> Work item:
What is needed here is an exact repetition of the records below, beginning at the line that has "Фонда от 24.02.2004" and stopping after the line that has "г. № 229-IV".

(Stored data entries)
__________
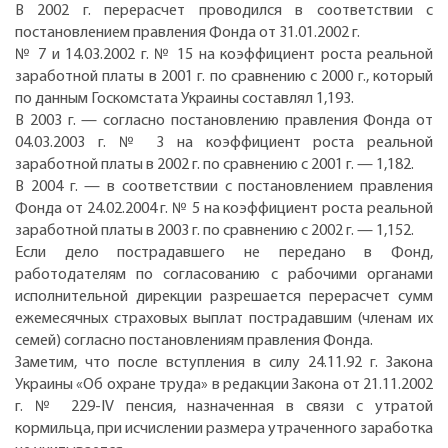
В 2002 г. перерасчет проводился в соответствии с
постановлением правления Фонда от 31.01.2002 г.
№ 7 и 14.03.2002 г. № 15 на коэффициент роста реальной
заработной платы в 2001 г. по сравнению с 2000 г., который
по данным Госкомстата Украины составлял 1,193.
В 2003 г. — согласно постановлению правления Фонда от
04.03.2003 г. № 3 на коэффициент роста реальной
заработной платы в 2002 г. по сравнению с 2001 г. — 1,182.
В 2004 г. — в соответствии с постановлением правления
Фонда от 24.02.2004 г. № 5 на коэффициент роста реальной
заработной платы в 2003 г. по сравнению с 2002 г. — 1,152.
Если дело пострадавшего не передано в Фонд,
работодателям по согласованию с рабочими органами
исполнительной дирекции разрешается перерасчет сумм
ежемесячных страховых выплат пострадавшим (членам их
семей) согласно постановлениям правления Фонда.
Заметим, что после вступления в силу 24.11.92 г. Закона
Украины «Об охране труда» в редакции Закона от 21.11.2002
г. № 229-IV пенсия, назначенная в связи с утратой
кормильца, при исчислении размера утраченного заработка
__________
> Response:
Фонда от 24.02.2004 г. № 5 на коэффициент роста реальной
заработной платы в 2003 г. по сравнению с 2002 г. — 1,152.
Если дело пострадавшего не передано в Фонд,
работодателям по согласованию с рабочими органами
исполнительной дирекции разрешается перерасчет сумм
ежемесячных страховых выплат пострадавшим (членам их
семей) согласно постановлениям правления Фонда.
Заметим, что после вступления в силу 24.11.92 г. Закона
Украины «Об охране труда» в редакции Закона от 21.11.2002
г. № 229-IV пенсия, назначенная в связи с утратой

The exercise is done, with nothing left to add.